При мысли о друге сердце колотится… Если бы он был здесь, рядом с нами, на скамейке вагона… Путешествовать с ним, посетить вместе с ним его края, которые так далеки отсюда, что нам приходится рассматривать почтовые марки на письмах, идущих целых полтора месяца, лишь тогда мы можем себе уяснить, что добраться до него все-таки можно и, вероятно, однажды мы соберемся его проведать… Да, отыскать его там, повзрослевшего, возмужавшего; сказать, что мы его не забыли; отыскать наше детство в его улыбке, когда сам он стал уже гораздо серьезнее; погулять вместе с ним по улицам его родного города, у которого такое сладостное название и о котором мы столько мечтали… Путешествовать всегда, все время… никогда больше не возвращаться в коллеж… никогда больше не возвращаться домой…
Выйдя из здания вокзала, мы поняли, что Париж звучит все еще разлаженно. Он был похож на оркестр, когда музыканты настраивают инструменты, готовясь к жесту, что откроет путь в страну настоящей музыки. Мы вернулись среди самых первых.
Мы вновь легли на кровать, которая была более мягкой и более узкой, нежели дома. И все же там было хорошо, мы были одни, укрылись от всех, остальные появятся лишь через несколько дней.
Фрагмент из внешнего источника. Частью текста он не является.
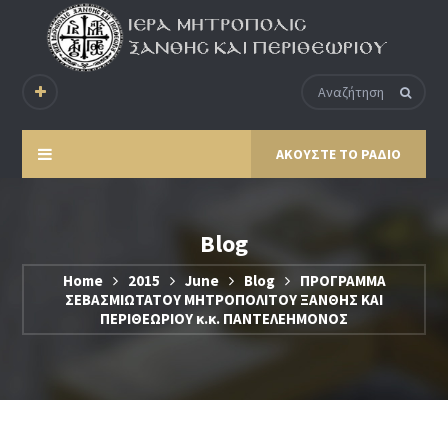
ΑΚΟΥΣΤΕ ΤΟ ΡΑΔΙΟ
Blog
Home
2015
June
Blog
ΠΡΟΓΡΑΜΜΑ
ΣΕΒΑΣΜΙΩΤΑΤΟΥ ΜΗΤΡΟΠΟΛΙΤΟΥ ΞΑΝΘΗΣ ΚΑΙ
ΠΕΡΙΘΕΩΡΙΟΥ κ.κ. ΠΑΝΤΕΛΕΗΜΟΝΟΣ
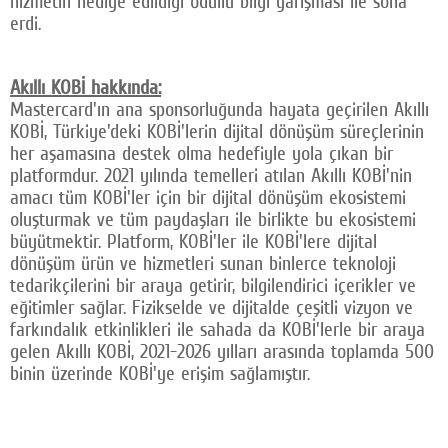
hizmetin hediye edildiği ödüllü bilgi yarışması ile sona
erdi.
Akıllı KOBİ hakkında:
Mastercard'ın ana sponsorluğunda hayata geçirilen Akıllı
KOBİ, Türkiye'deki KOBİ'lerin dijital dönüşüm süreçlerinin
her aşamasına destek olma hedefiyle yola çıkan bir
platformdur. 2021 yılında temelleri atılan Akıllı KOBİ'nin
amacı tüm KOBİ'ler için bir dijital dönüşüm ekosistemi
oluşturmak ve tüm paydaşları ile birlikte bu ekosistemi
büyütmektir. Platform, KOBİ'ler ile KOBİ'lere dijital
dönüşüm ürün ve hizmetleri sunan binlerce teknoloji
tedarikçilerini bir araya getirir, bilgilendirici içerikler ve
eğitimler sağlar. Fizikselde ve dijitalde çeşitli vizyon ve
farkındalık etkinlikleri ile sahada da KOBİ'lerle bir araya
gelen Akıllı KOBİ, 2021-2026 yılları arasında toplamda 500
binin üzerinde KOBİ'ye erişim sağlamıştır.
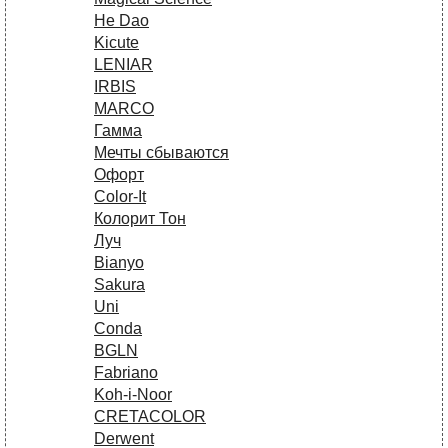
He Dao
Kicute
LENIAR
IRBIS
MARCO
Гамма
Мечты сбываются
Офорт
Сolor-It
Колорит Тон
Луч
Bianyo
Sakura
Uni
Conda
BGLN
Fabriano
Koh-i-Noor
CRETACOLOR
Derwent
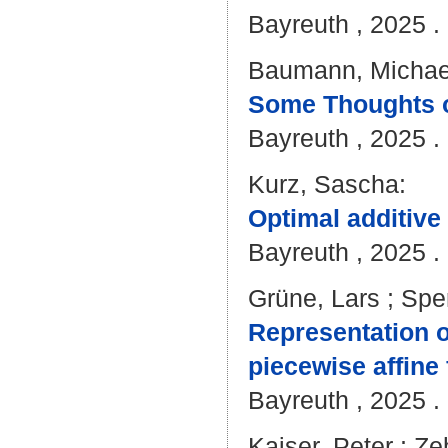
Bayreuth , 2025 . 
Baumann, Michael
Some Thoughts o
Bayreuth , 2025 . 
Kurz, Sascha
:
Optimal additive
Bayreuth , 2025 . 
Grüne, Lars
;
Sper
Representation o
piecewise affine
Bayreuth , 2025 . 
Kaiser, Peter
;
Ze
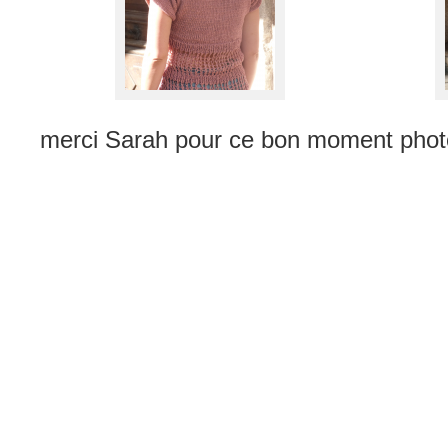
merci Sarah pour ce bon moment phot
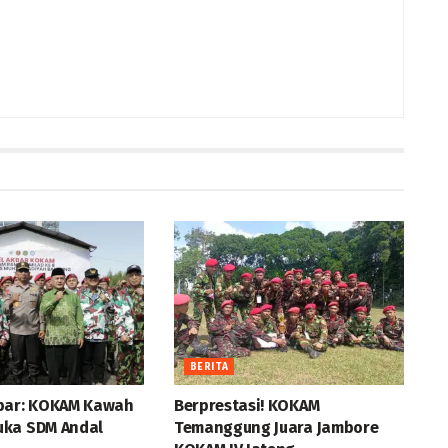
BERITA
bar: KOKAM Kawah
Berprestasi! KOKAM
ka SDM Andal
Temanggung Juara Jambore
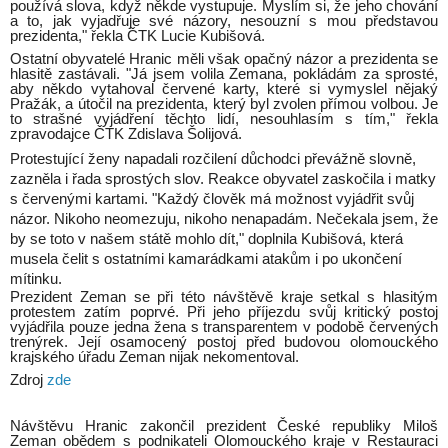
používá slova, když někde vystupuje. Myslím si, že jeho chování
a to, jak vyjadřuje své názory, nesouzní s mou představou
prezidenta," řekla ČTK Lucie Kubišová.
Ostatní obyvatelé Hranic měli však opačný názor a prezidenta se
hlasitě zastávali. "Já jsem volila Zemana, pokládám za sprosté,
aby někdo vytahoval červené karty, které si vymyslel nějaký
Pražák, a útočil na prezidenta, který byl zvolen přímou volbou. Je
to strašné vyjádření těchto lidí, nesouhlasím s tím," řekla
zpravodajce ČTK Zdislava Šolijová.
Protestující ženy napadali rozčilení důchodci převážně slovně,
zazněla i řada sprostých slov. Reakce obyvatel zaskočila i matky
s červenými kartami. "Každý člověk má možnost vyjádřit svůj
názor. Nikoho neomezuju, nikoho nenapadám. Nečekala jsem, že
by se toto v našem státě mohlo dít," doplnila Kubišová, která
musela čelit s ostatními kamarádkami atakům i po ukončení
mítinku.
Prezident Zeman se při této návštěvě kraje setkal s hlasitým
protestem zatím poprvé. Při jeho příjezdu svůj kritický postoj
vyjádřila pouze jedna žena s transparentem v podobě červených
trenýrek. Její osamocený postoj před budovou olomouckého
krajského úřadu Zeman nijak nekomentoval.
Zdroj
zde
Návštěvu Hranic zakončil prezident České republiky Miloš
Zeman obědem s podnikateli Olomouckého kraje v Restauraci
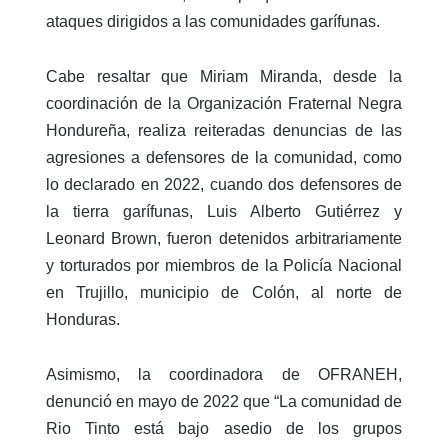
ataques dirigidos a las comunidades garífunas.
Cabe resaltar que Miriam Miranda, desde la
coordinación de la Organización Fraternal Negra
Hondureña, realiza reiteradas denuncias de las
agresiones a defensores de la comunidad, como
lo declarado en 2022, cuando dos defensores de
la tierra garífunas, Luis Alberto Gutiérrez y
Leonard Brown, fueron detenidos arbitrariamente
y torturados por miembros de la Policía Nacional
en Trujillo, municipio de Colón, al norte de
Honduras.
Asimismo, la coordinadora de OFRANEH,
denunció en mayo de 2022 que “La comunidad de
Rio Tinto está bajo asedio de los grupos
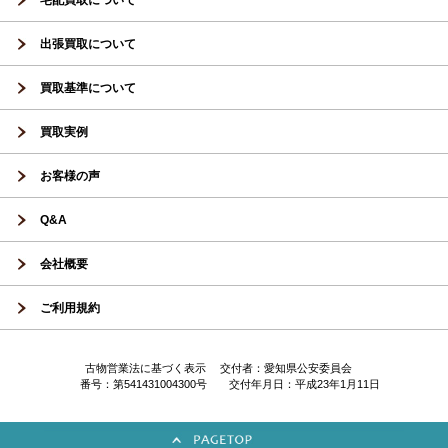
宅配買取について
出張買取について
買取基準について
買取実例
お客様の声
Q&A
会社概要
ご利用規約
古物営業法に基づく表示 交付者：愛知県公安委員会
番号：第541431004300号 交付年月日：平成23年1月11日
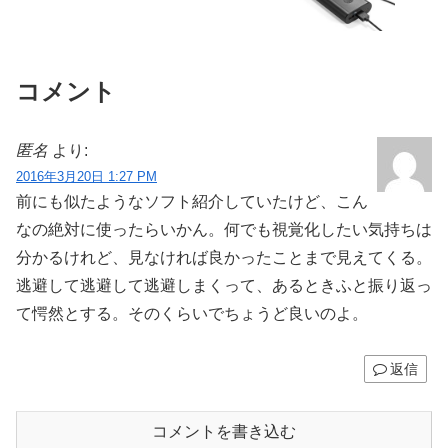
がタイムセール中。
コメント
匿名
より:
2016年3月20日 1:27 PM
前にも似たようなソフト紹介していたけど、こん
なの絶対に使ったらいかん。何でも視覚化したい気持ちは
分かるけれど、見なければ良かったことまで見えてくる。
逃避して逃避して逃避しまくって、あるときふと振り返っ
て愕然とする。そのくらいでちょうど良いのよ。
返信
コメントを書き込む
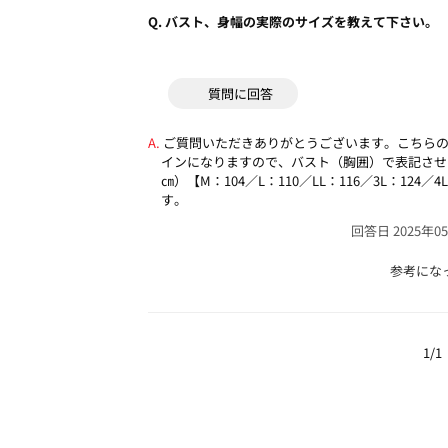
Q.
バスト、身幅の実際のサイズを教えて下さい。
質問に回答
ご質問いただきありがとうございます。こちら
インになりますので、バスト（胸囲）で表記させ
㎝）【M：104／L：110／LL：116／3L：12
す。
回答日 2025年0
参考にな
1/1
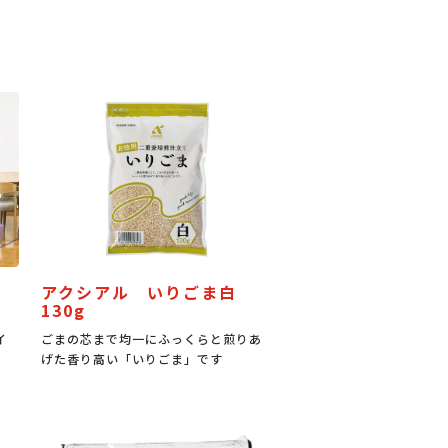
アクシアル いりごま白
130g
イ
ごまの芯まで均一にふっくらと煎りあ
げた香り高い「いりごま」です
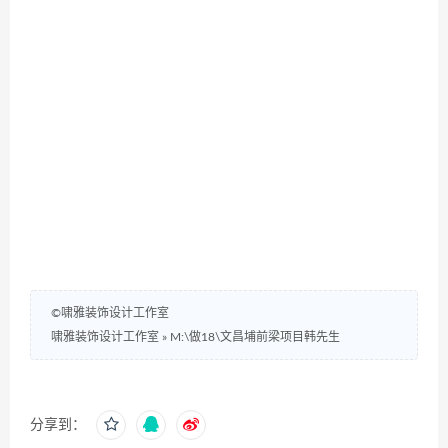
©啸雅装饰设计工作室
啸雅装饰设计工作室
»
M:\做18\文昌埔前梁项目韩先生
分享到：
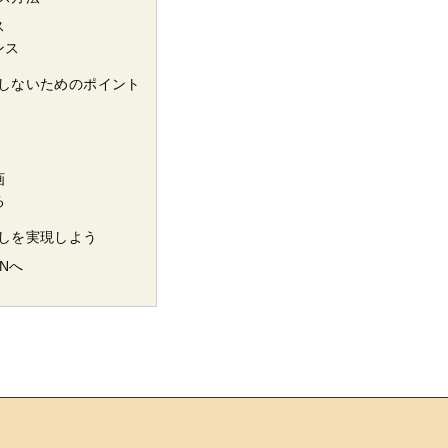
ス
ンス
しないためのポイント
画
る
しを実現しよう
INへ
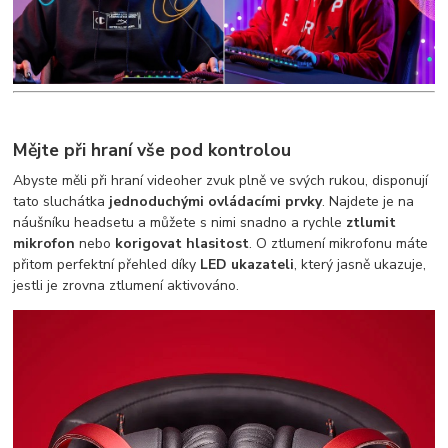
Mějte při hraní vše pod kontrolou
Abyste měli při hraní videoher zvuk plně ve svých rukou, disponují
tato sluchátka
jednoduchými ovládacími prvky
. Najdete je na
náušníku headsetu a můžete s nimi snadno a rychle
ztlumit
mikrofon
nebo
korigovat hlasitost
. O ztlumení mikrofonu máte
přitom perfektní přehled díky
LED ukazateli
, který jasně ukazuje,
jestli je zrovna ztlumení aktivováno.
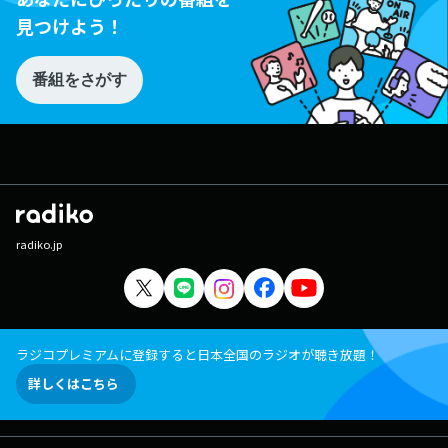
見つけよう！
番組をさがす
radiko.jp
ラジコプレミアムに登録すると日本全国のラジオが聴き放題！
詳しくはこちら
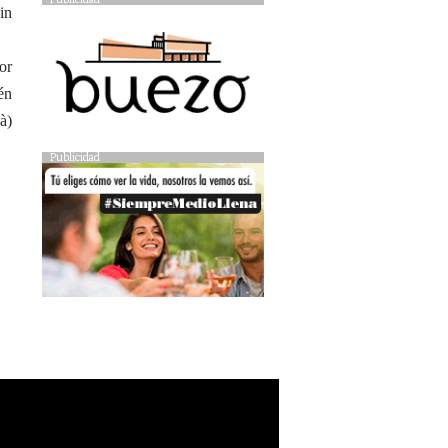
in
or
én
à)
Publicidad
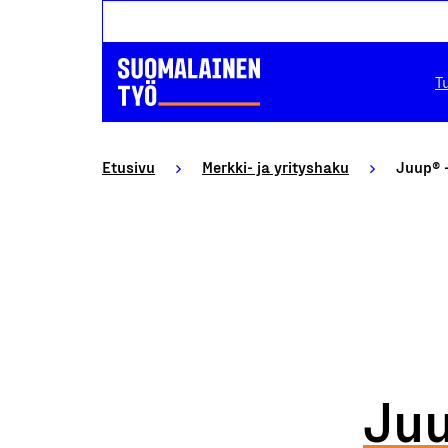
T
Etusivu
Merkki- ja yrityshaku
Juup® 
Juu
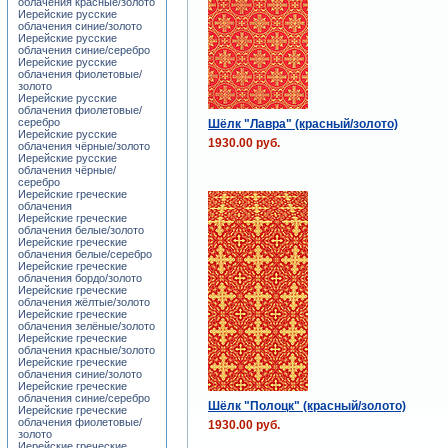
облачения красные/золото
Иерейские русские
облачения синие/золото
Иерейские русские
облачения синие/серебро
Иерейские русские
облачения фиолетовые/
золото
Иерейские русские
облачения фиолетовые/
серебро
Шёлк "Лавра" (красный/золото)
Иерейские русские
1930.00 руб.
облачения чёрные/золото
Иерейские русские
облачения чёрные/
серебро
Иерейские греческие
облачения
Иерейские греческие
облачения белые/золото
Иерейские греческие
облачения белые/серебро
Иерейские греческие
облачения бордо/золото
Иерейские греческие
облачения жёлтые/золото
Иерейские греческие
облачения зелёные/золото
Иерейские греческие
облачения красные/золото
Иерейские греческие
облачения синие/золото
Иерейские греческие
облачения синие/серебро
Шёлк "Полоцк" (красный/золото)
Иерейские греческие
облачения фиолетовые/
1930.00 руб.
золото
Иерейские греческие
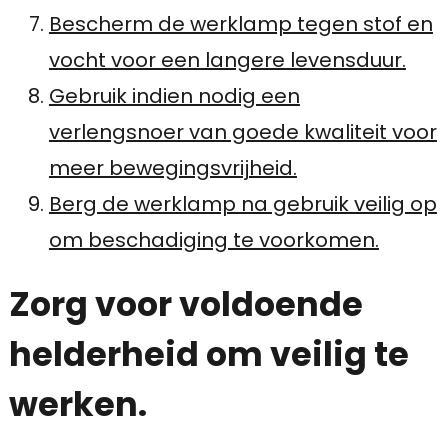
Bescherm de werklamp tegen stof en
vocht voor een langere levensduur.
Gebruik indien nodig een
verlengsnoer van goede kwaliteit voor
meer bewegingsvrijheid.
Berg de werklamp na gebruik veilig op
om beschadiging te voorkomen.
Zorg voor voldoende
helderheid om veilig te
werken.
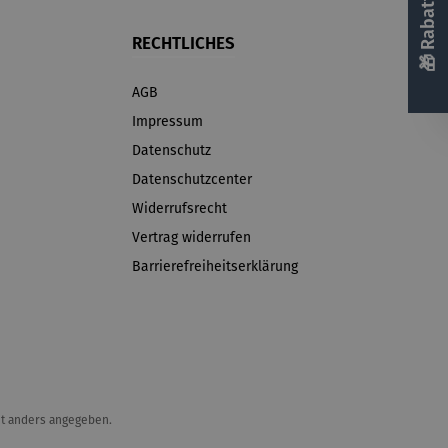
RECHTLICHES
AGB
Impressum
Datenschutz
Datenschutzcenter
Widerrufsrecht
Vertrag widerrufen
Barrierefreiheitserklärung
t anders angegeben.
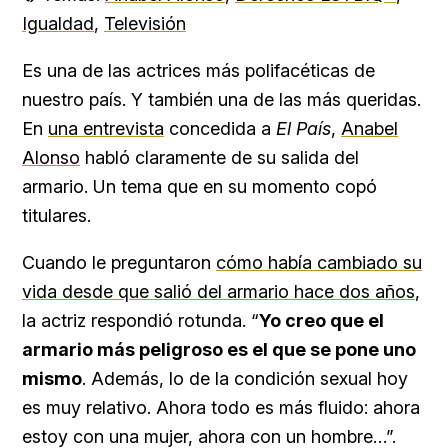
Igualdad
,
Televisión
Es una de las actrices más polifacéticas de
nuestro país. Y también una de las más queridas.
En
una entrevista
concedida a
El País
,
Anabel
Alonso
habló claramente de su salida del
armario. Un tema que en su momento copó
titulares.
Cuando le preguntaron
cómo había cambiado su
vida desde que salió del armario hace dos años
,
la actriz respondió rotunda. “
Yo creo que el
armario más peligroso es el que se pone uno
mismo
. Además, lo de la condición sexual hoy
es muy relativo. Ahora todo es más fluido: ahora
estoy con una mujer, ahora con un hombre…”.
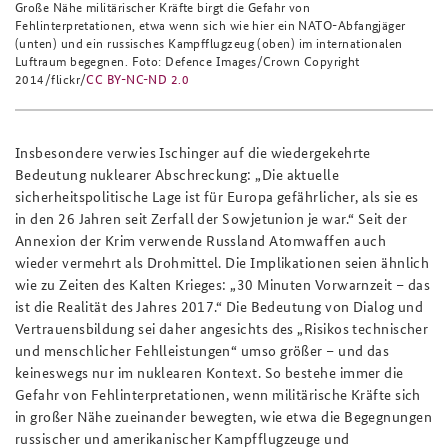
Große Nähe militärischer Kräfte birgt die Gefahr von
Fehlinterpretationen, etwa wenn sich wie hier ein NATO-Abfangjäger
(unten) und ein russisches Kampfflugzeug (oben) im internationalen
Luftraum begegnen. Foto: Defence Images/Crown Copyright
2014/flickr/
CC BY-NC-ND 2.0
Insbesondere verwies Ischinger auf die wiedergekehrte
Bedeutung nuklearer Abschreckung: „Die aktuelle
sicherheitspolitische Lage ist für Europa gefährlicher, als sie es
in den 26 Jahren seit Zerfall der Sowjetunion je war.“ Seit der
Annexion der Krim verwende Russland Atomwaffen auch
wieder vermehrt als Drohmittel. Die Implikationen seien ähnlich
wie zu Zeiten des Kalten Krieges: „30 Minuten Vorwarnzeit – das
ist die Realität des Jahres 2017.“ Die Bedeutung von Dialog und
Vertrauensbildung sei daher angesichts des „Risikos technischer
und menschlicher Fehlleistungen“ umso größer – und das
keineswegs nur im nuklearen Kontext. So bestehe immer die
Gefahr von Fehlinterpretationen, wenn militärische Kräfte sich
in großer Nähe zueinander bewegten, wie etwa die Begegnungen
russischer und amerikanischer Kampfflugzeuge und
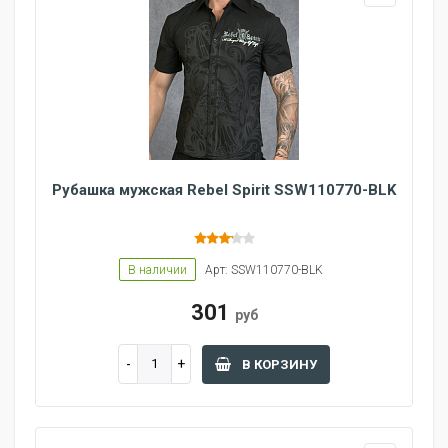
Рубашка мужская Rebel Spirit SSW110770-BLK
В наличии
Арт: SSW110770-BLK
301
руб
В КОРЗИНУ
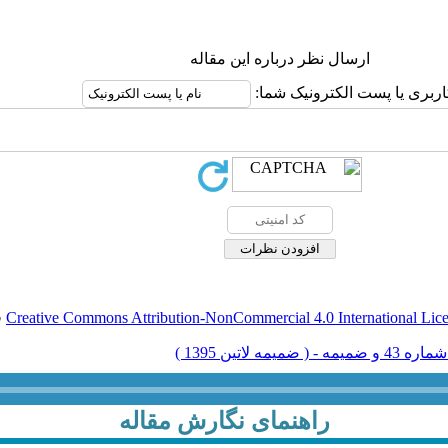
ارسال نظر درباره این مقاله
کاربری یا پست الکترونیک شما
.
Creative Commons Attribution-NonCommercial 4.0 International Lic
راهنمای نگارش مقاله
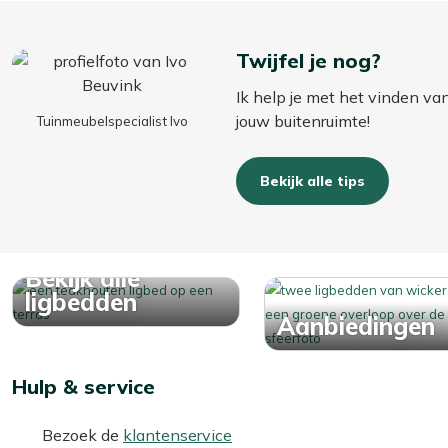
Twijfel je nog?
Ik help je met het vinden va
jouw buitenruimte!
Tuinmeubelspecialist Ivo
Bekijk alle tips
Bekijk alle
ligbedden
Aanbiedingen
Hulp & service
Bezoek de
klantenservice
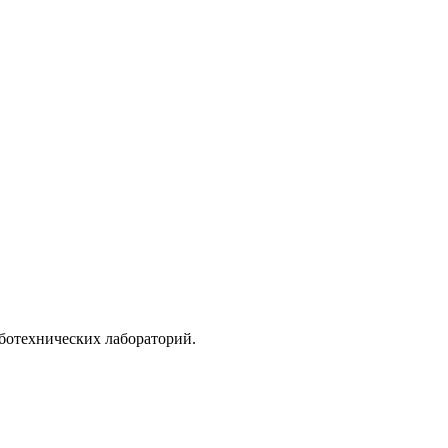
ботехнических лабораторий.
Что ж, скоро увидим, будут ли новенькие. В любом случае мы уже в Париже, мы спасены. Время вернуло нас туда, откуда прежде изгнало. Это хорошо. В его медлительности и размеренности есть свои преимущества, ему можно довериться. И все же эта мысль… Что, если оно вдруг пойдет как-то иначе, как бывает, когда ломается пружина в часах и стрелки начинают вертеться так быстро, что не успеваешь следить. Вероятно, тогда мы увидим, как плавятся горы, будто сахарные головы под дождем, и жизнь людей становится такой же короткой, как и пчелиная… Нет, следует успокоиться, прислушаемся лучше к равномерному ходу будильника…
Что он твердит? «Зав-тра, зав-тра, зав-тра?» Или же имя нашего друга? Да! Кажется, часы его знают… Ах, а теперь часы говорят иное: «Че-рез ме-сяц, че-рез ме-сяц…» Что еще такого может случиться? Сочинение по греческому? Ладно, ход стал ускоряться, за ними не уследить. Пусть себе продолжают всю ночь в одиночестве, чтобы побыстрее зазвучал новый день… Как, значит, говорилось в поэме? Там было что-то про мандолину… И лепечет мандолина! Ах! На самом пороге сна мы вдруг чувствуем счастье: послезавтра, в суматохе вечера, когда все возвращаются, в красноватых отсветах фонарей, средь пыли, в конце поворачивающего за угол коридора нашей руки коснется другая, загоревшая во время каникул…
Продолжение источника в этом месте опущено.